→ PROBLEM TO WORK ON
Please give again, exactly and only, the stretch of lines from the one containing "המפקדים והלוחמים במילואים." to the end of the entries below.

⟨

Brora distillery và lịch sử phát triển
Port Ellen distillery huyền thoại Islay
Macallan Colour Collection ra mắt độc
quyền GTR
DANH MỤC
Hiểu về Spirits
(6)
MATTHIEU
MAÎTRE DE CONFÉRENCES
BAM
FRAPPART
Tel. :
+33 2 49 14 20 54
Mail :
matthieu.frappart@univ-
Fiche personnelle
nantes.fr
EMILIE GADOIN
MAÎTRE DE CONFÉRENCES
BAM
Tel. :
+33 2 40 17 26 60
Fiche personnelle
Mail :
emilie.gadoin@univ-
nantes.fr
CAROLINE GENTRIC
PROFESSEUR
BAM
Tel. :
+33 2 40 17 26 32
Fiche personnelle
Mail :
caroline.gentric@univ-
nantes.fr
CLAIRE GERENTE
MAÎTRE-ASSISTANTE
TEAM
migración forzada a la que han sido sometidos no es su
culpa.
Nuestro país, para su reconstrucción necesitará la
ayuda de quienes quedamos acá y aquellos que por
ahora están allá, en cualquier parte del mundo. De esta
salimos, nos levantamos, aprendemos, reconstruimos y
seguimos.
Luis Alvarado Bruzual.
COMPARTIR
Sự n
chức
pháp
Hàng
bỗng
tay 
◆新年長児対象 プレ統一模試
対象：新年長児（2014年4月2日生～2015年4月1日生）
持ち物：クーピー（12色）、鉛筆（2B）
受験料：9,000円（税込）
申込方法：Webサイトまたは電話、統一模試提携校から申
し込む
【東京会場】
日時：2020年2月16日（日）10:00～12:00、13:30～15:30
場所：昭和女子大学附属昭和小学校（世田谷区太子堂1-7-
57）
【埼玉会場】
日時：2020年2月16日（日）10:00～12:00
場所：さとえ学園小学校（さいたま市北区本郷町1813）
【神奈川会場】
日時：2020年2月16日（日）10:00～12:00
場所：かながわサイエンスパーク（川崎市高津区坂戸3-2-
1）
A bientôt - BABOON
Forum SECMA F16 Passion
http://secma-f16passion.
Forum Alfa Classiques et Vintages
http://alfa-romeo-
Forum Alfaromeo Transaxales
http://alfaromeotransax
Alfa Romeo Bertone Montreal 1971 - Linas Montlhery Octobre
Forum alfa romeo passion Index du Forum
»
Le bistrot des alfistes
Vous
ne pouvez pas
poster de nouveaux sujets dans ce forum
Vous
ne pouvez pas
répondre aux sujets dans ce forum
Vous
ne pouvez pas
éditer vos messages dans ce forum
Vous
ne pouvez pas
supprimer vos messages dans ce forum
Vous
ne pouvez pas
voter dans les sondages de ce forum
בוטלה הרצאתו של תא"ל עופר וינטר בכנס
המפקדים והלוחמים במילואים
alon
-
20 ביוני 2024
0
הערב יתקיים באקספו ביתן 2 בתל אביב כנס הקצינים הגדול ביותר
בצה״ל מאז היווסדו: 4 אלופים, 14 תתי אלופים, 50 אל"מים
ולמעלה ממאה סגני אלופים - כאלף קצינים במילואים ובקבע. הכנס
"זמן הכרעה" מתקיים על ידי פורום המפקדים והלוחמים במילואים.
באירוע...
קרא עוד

⟩

→ OUTPUT FOR THIS EXERCISE
"זמן הכרעה" מתקיים על ידי פורום המפקדים והלוחמים במילואים.
באירוע...
קרא עוד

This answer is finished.